American Samoa Gov’t v. Salvage Pacific, Ltd.,




High Court of American Samoa
Trial Division

CA No. 61-83

May 31, 1983


Single ship refloating transaction does not constitute doing business within meaning of statute requiring permit.

GARDNER, Chief Justice.

Defendant moves for an order dismissing this action brought by the Government of American Samoa against a Fijian Corporation. The Government alleges the Defendant was transacting business in the Territory in violation of ASCA section 30.0305 , which provides:

No foreign Corporation may transact any business in American Samoa
without first procuring a permit from the Governor to do so.

Defendant seems to contend, first, that it performed a single salvage operation at the behest of a Korean customer (ie: re-floating a partially sunken fishing boat in Pago Pago harbor). That its work was completed within 8 weeks, and it never intended nor did it in fact undertake any other business in the Territory. That it, in fact only had minimal contact. Defendant argues that ASCA section 30.0305 is intended to regulate businesses which are transacted on a more permanent or regular basis. Furthermore, Defendant contends ASCA section 30.0314 is a penal statute, which therefore should be strictly construed, and it provides only for a violation of the terms of the permit, not for operation without any permit [1ASR2d99] at all.

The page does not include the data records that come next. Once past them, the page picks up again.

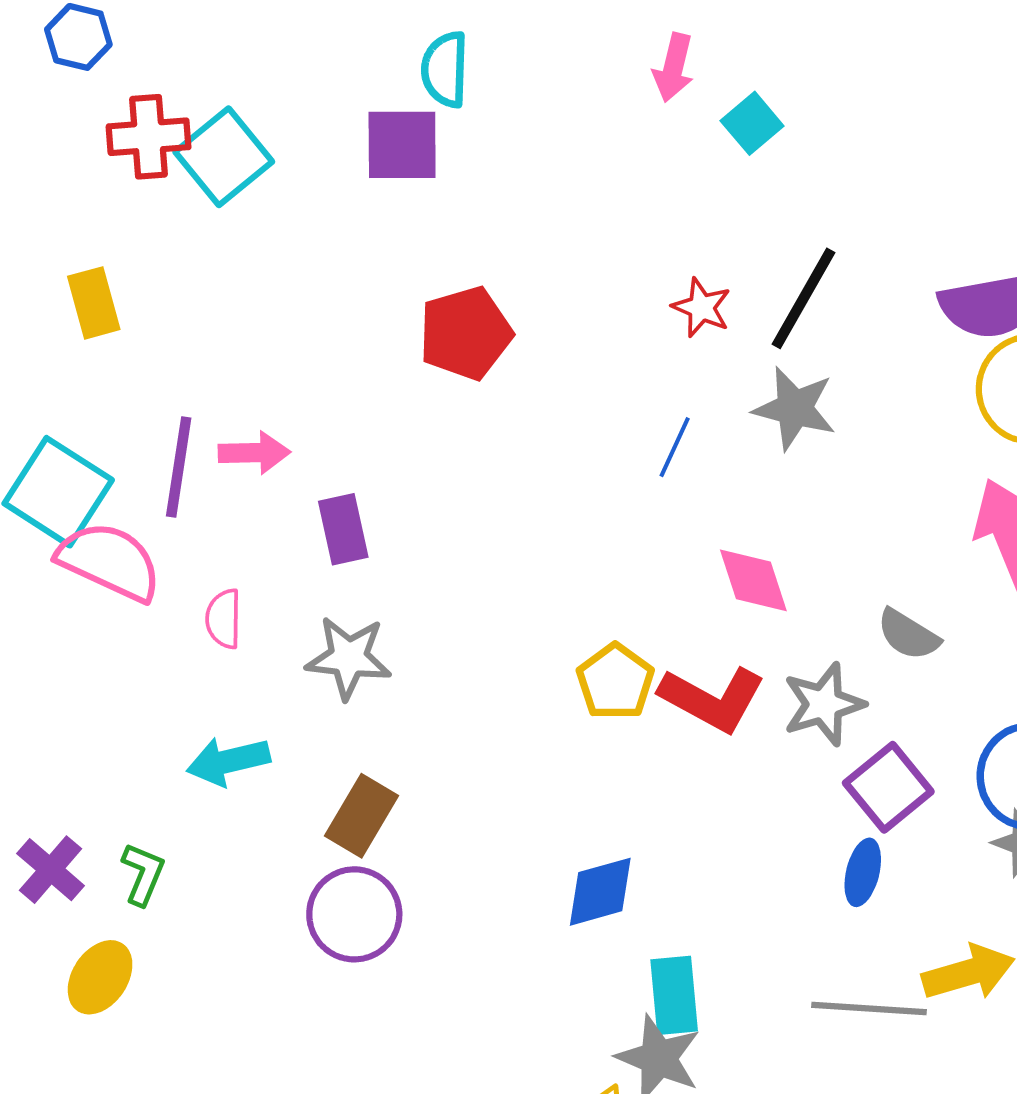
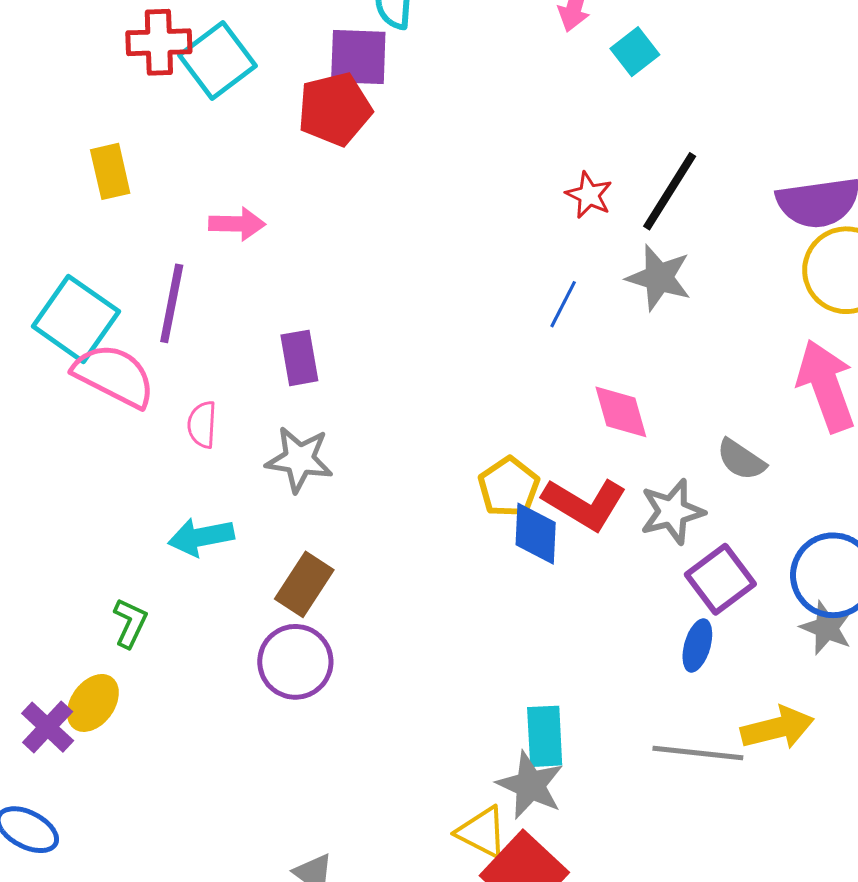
red pentagon: (465, 333) -> (335, 109), moved
pink arrow: (254, 453) -> (237, 224), moved
purple cross: (51, 870) -> (48, 727), moved
blue diamond: (600, 892) -> (536, 534), moved, turned -74

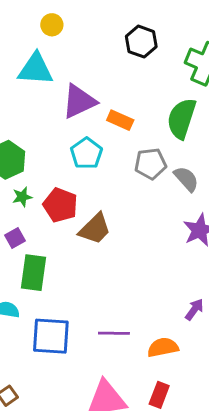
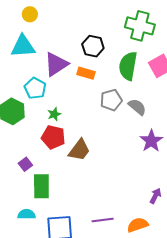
black hexagon: (141, 42) -> (93, 46), moved
cyan pentagon: (86, 153) -> (35, 88), moved
green star: (22, 197) -> (54, 114), moved

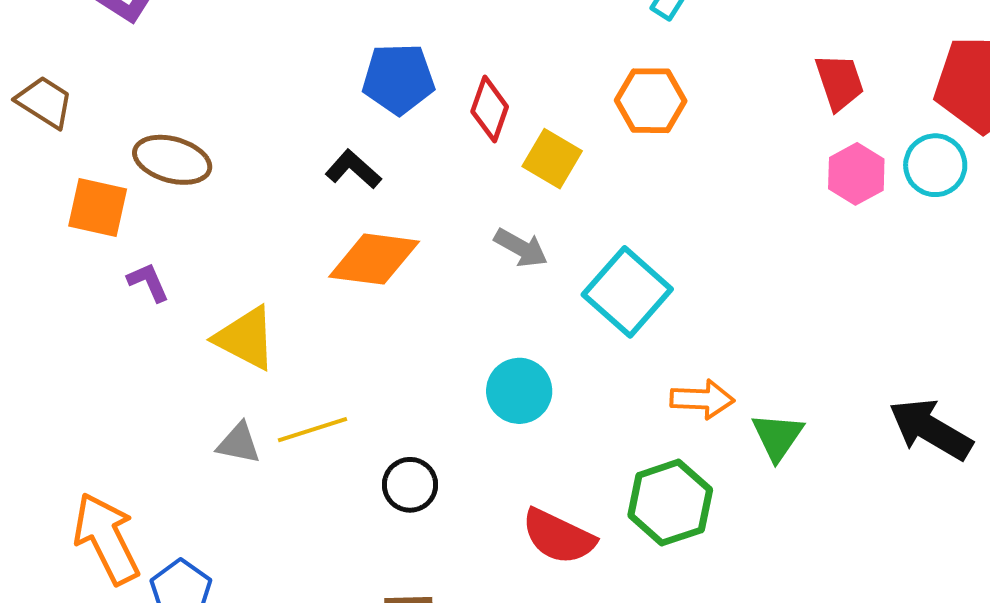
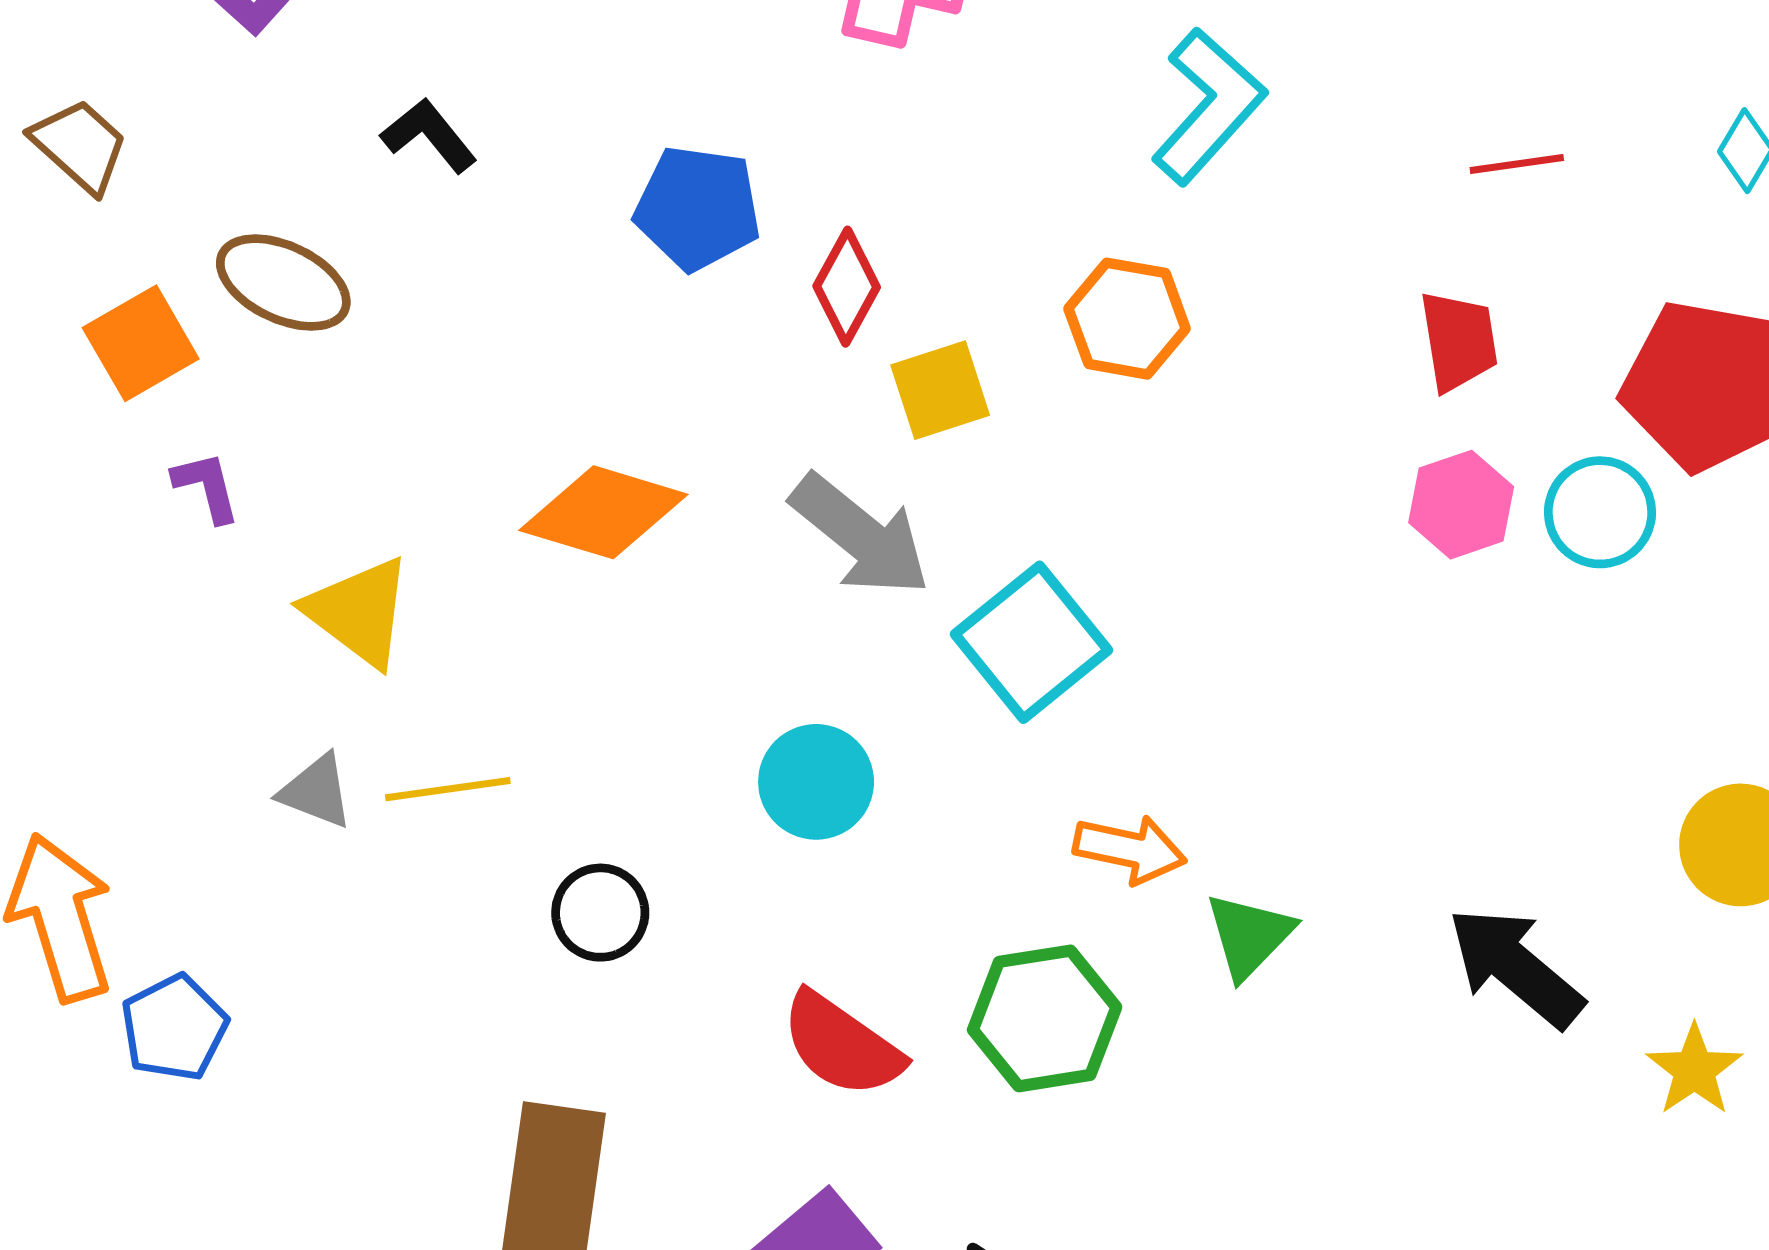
yellow square: (552, 159) -> (940, 390), turned 32
black L-shape: (353, 169) -> (429, 135), moved
orange square: (98, 208) -> (141, 343), turned 38
gray arrow: (521, 248) -> (860, 535), size x1.6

First then, we must determine whether Defendant was "transacting business" within the meaning of the statute. The term "transacting business" is not susceptible of precise definition automatically resolving every case; each case must be dealt with on its own circumstances to determine if a foreign corporation has engaged in local activity or only in interstate commence. Materials Research Corp. v. Mertron, Inc., 64 N.J. 74, 312 A.2d 147. The concept of minimal contacts for jurisdictional purposes was explored in International Shoe Co. v. State of Washington, 326 U.S. 310. Certainly in the case before us, the Defendant has submitted itself to the jurisdiction of the Courts of this Territory, but was it "doing business?" It would seem not to us and we so hold. In order to require a foreign corporation to qualify under our statute it must do more than perform a single act for a customer within the territory. For additional support the definition of "business" contained in ASCA section 27.0202 specifically exempts casual sales or personal service contracts. Engaging in or carrying on a business" in that same statute is defined as follows: "...on a continuing basis although one act may be sufficient if circumstances show a purpose to continue..." (emphasis added).

This is not to say that while the Defendant is not required to have obtained a permit under ASCA section 30.0305 it may not have incurred liability as to taxation. The standards there are likely to be quite different. Therefore, the Court will not dismiss the Government's complaint, but will strike those portions alleging a penalty for violation of Title 30 Chapter 03 ASCA and allow the Government 10 days to amend its complaint to state a claim for taxes due on income earned in the Territory.